Invitation to an Audacious Advent
Today is the first Sunday of Advent, and I invite you to celebrate an audacious Advent with me.
One of the most audacious Advent poems I know comes from Saint Symeon the New Theologian (949-1022). Saint Symeon risked security and reputation to share his truths with us. Like all the great mystics, he dared to trust his experience of God and claimed such experience was possible for all Christians. Like many great mystics he was exiled. Saint Symeon didn't just believe in God's incarnation, he experienced it, in his very cells, and he wrote about it, insisting that this could be our experience, too.
I honor his insistence, for I have experienced the same thing, and I, too, help others discover this truth. I refer to the type of spiritual direction I offer as somatically-based spiritual direction. The individuals with whom I work are accustomed to my frequent question, "Where do you feel that in your body?" I teach directees how to honor the body as a sacred text, inherently good and full of healing wisdom, even, and especially through its pain and discomfort. I invite them to turn toward whatever sensation is present in the body, trusting that whatever is present has come into view in service of their ultimate healing.

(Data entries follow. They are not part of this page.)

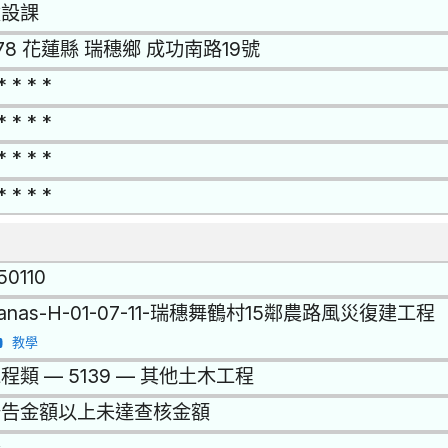
建設課
78 花蓮縣 瑞穗鄉 成功南路19號
* * * *
* * * *
* * * *
* * * *
50110
anas-H-01-07-11-瑞穗舞鶴村15鄰農路風災復建工程
教學
程類 — 5139 — 其他土木工程
公告金額以上未達查核金額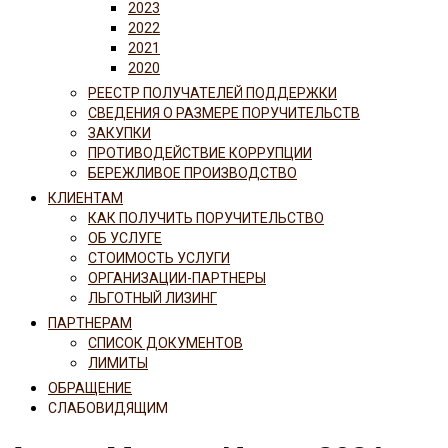
2023
2022
2021
2020
РЕЕСТР ПОЛУЧАТЕЛЕЙ ПОДДЕРЖКИ
СВЕДЕНИЯ О РАЗМЕРЕ ПОРУЧИТЕЛЬСТВ
ЗАКУПКИ
ПРОТИВОДЕЙСТВИЕ КОРРУПЦИИ
БЕРЕЖЛИВОЕ ПРОИЗВОДСТВО
КЛИЕНТАМ
КАК ПОЛУЧИТЬ ПОРУЧИТЕЛЬСТВО
ОБ УСЛУГЕ
СТОИМОСТЬ УСЛУГИ
ОРГАНИЗАЦИИ-ПАРТНЕРЫ
ЛЬГОТНЫЙ ЛИЗИНГ
ПАРТНЕРАМ
СПИСОК ДОКУМЕНТОВ
ЛИМИТЫ
ОБРАЩЕНИЕ
СЛАБОВИДЯЩИМ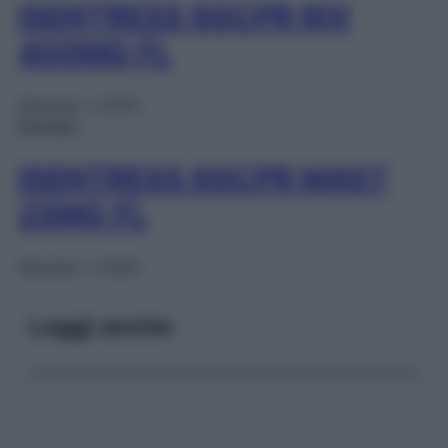
ISENTRESS 60CPR RIV
400MG FL
Gennaio 1, 2025
Farmaci
ISENTRESS 60CPR MAST
25MG FL
Gennaio 1, 2025
Leggi anche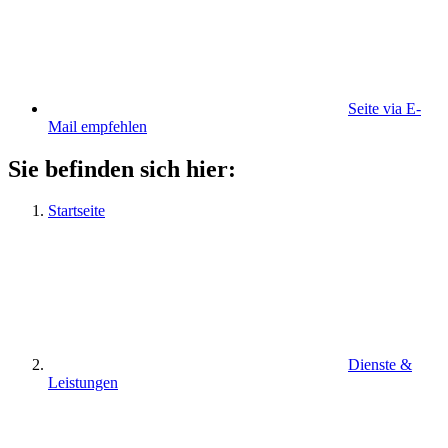
Seite via E-
Mail empfehlen
Sie befinden sich hier:
Startseite
Dienste &
Leistungen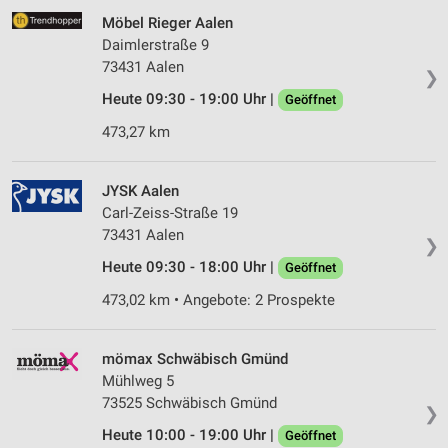
Möbel Rieger Aalen
Daimlerstraße 9
73431 Aalen
❯
Heute 09:30 - 19:00 Uhr |
Geöffnet
473,27 km
JYSK Aalen
Carl-Zeiss-Straße 19
73431 Aalen
❯
Heute 09:30 - 18:00 Uhr |
Geöffnet
473,02 km • Angebote: 2 Prospekte
mömax Schwäbisch Gmünd
Mühlweg 5
73525 Schwäbisch Gmünd
❯
Heute 10:00 - 19:00 Uhr |
Geöffnet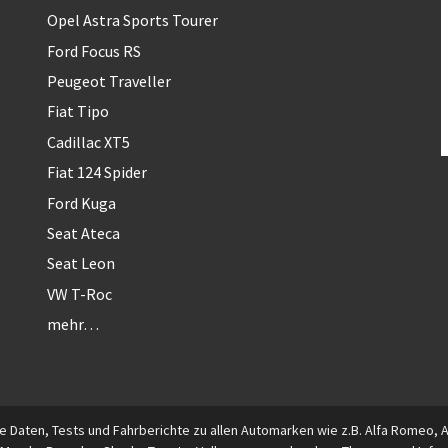
Opel Astra Sports Tourer
Ford Focus RS
Peugeot Traveller
Fiat Tipo
Cadillac XT5
Fiat 124 Spider
Ford Kuga
Seat Ateca
Seat Leon
VW T-Roc
mehr…
 Daten, Tests und Fahrberichte zu allen Automarken wie z.B. Alfa Romeo, Aud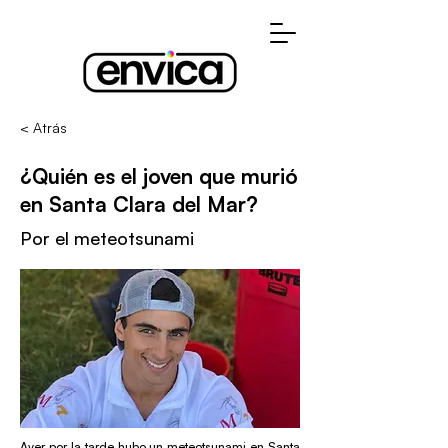
< Atrás
¿Quién es el joven que murió
en Santa Clara del Mar?
Por el meteotsunami
Ayer por la tarde hubo un meteotsunami en Santa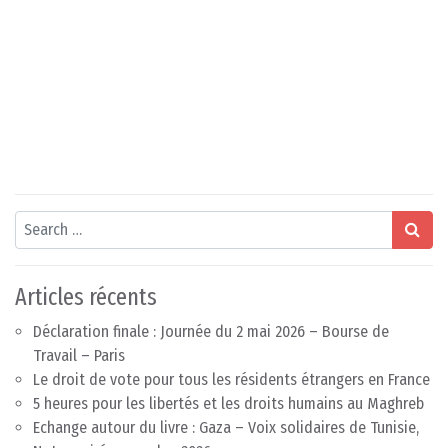
Search
Articles récents
Déclaration finale : Journée du 2 mai 2026 – Bourse de
Travail – Paris
Le droit de vote pour tous les résidents étrangers en France
5 heures pour les libertés et les droits humains au Maghreb
Echange autour du livre : Gaza – Voix solidaires de Tunisie,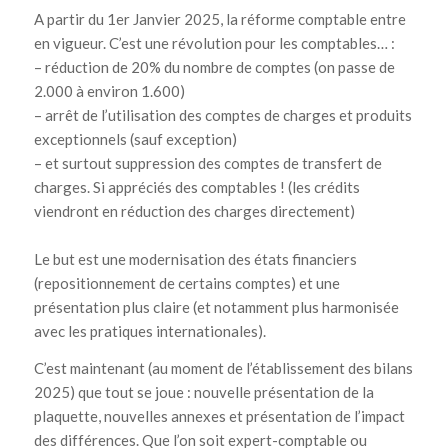
A partir du 1er Janvier 2025, la réforme comptable entre
en vigueur. C’est une révolution pour les comptables… :
– réduction de 20% du nombre de comptes (on passe de
2.000 à environ 1.600)
– arrêt de l’utilisation des comptes de charges et produits
exceptionnels (sauf exception)
– et surtout suppression des comptes de transfert de
charges. Si appréciés des comptables ! (les crédits
viendront en réduction des charges directement)
Le but est une modernisation des états financiers
(repositionnement de certains comptes) et une
présentation plus claire (et notamment plus harmonisée
avec les pratiques internationales).
C’est maintenant (au moment de l’établissement des bilans
2025) que tout se joue : nouvelle présentation de la
plaquette, nouvelles annexes et présentation de l’impact
des différences. Que l’on soit expert-comptable ou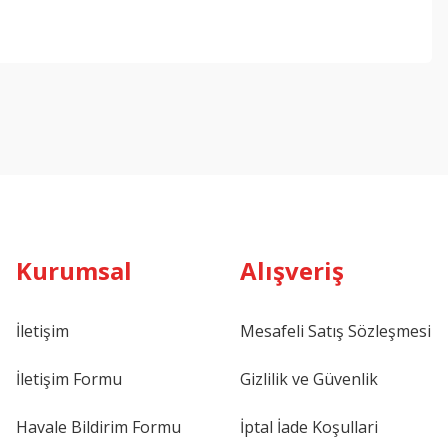
ebilirsiniz.
Kurumsal
Alışveriş
İletişim
Mesafeli Satış Sözleşmesi
İletişim Formu
Gizlilik ve Güvenlik
Havale Bildirim Formu
İptal İade Koşullari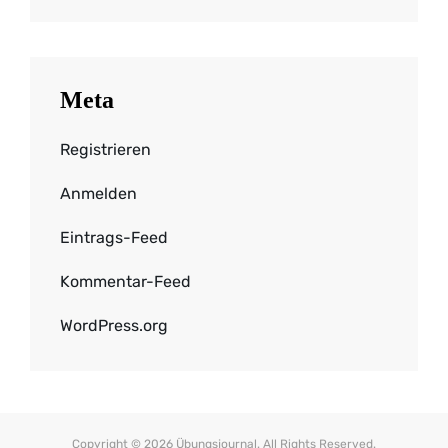
Meta
Registrieren
Anmelden
Eintrags-Feed
Kommentar-Feed
WordPress.org
Copyright © 2026
Übungsjournal
. All Rights Reserved.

For many, this is a radically new approach, and their pilgrimage into their own bodies is made, like all pilgrimages, step by step. And, like all pilgrimages, this journey is unpredictable and may be approached by both anticipation and some anxiety, eagerness, but also resistance. We welcome it all.
Because these perspectives and practices have been so life expanding for me personally, and those whom I serve, I am so eager to share more of this with you.
For now, on this first Sunday of Advent, I invite you to simply consider Saint Symeon's audacious claims regarding Christ's body and your own. You may read the poem below, or might you let me read it to you? I experienced so much delight creating this meditative recording of the poem just for you.
Christ's Body
We awaken in Christ's body,
as Christ awakens our bodies.
There I look down and my poor hand is Christ,
He enters my foot and is infinitely me.
I move my hand and wonderfully
my hand becomes Christ,
becomes all of Him.
I move my foot and at once
He appears in a flash of lightning.
Do my words seem blasphemous to you?
—Then open your heart to him.
And let yourself receive the one
who is opening to you so deeply.
For if we genuinely love Him,
we wake up inside Christ's body
where all our body all over,
every most hidden part of it,
is realized in joy as Him,
and He makes us utterly real.
And everything that is hurt, everything
that seemed to us dark, harsh, shameful,
maimed, ugly, irreparably damaged
is in Him transformed.
And in Him, recognized as whole, as lovely,
and radiant in His light.
We awaken as the Beloved
in every last part of our body.
I'm excited in the coming weeks to expand on some of these radically Christian perspectives and to offer you some practices to deepen your consciousness of Christ's body alive in your own. In doing so, we will learn how to welcome and wait with what is dark, discomforting, or even painful, in our very own cells and to find, as my friend Gayle Boss writes in All Creation Waits: The Advent Mystery of New Beginnings, "The dark is not an end, but a door. This is the way a new beginning comes."
Soul friends, the darkness is so evident, but aren't you longing to discover the way to new beginnings? Please join me in celebrating an audacious Advent.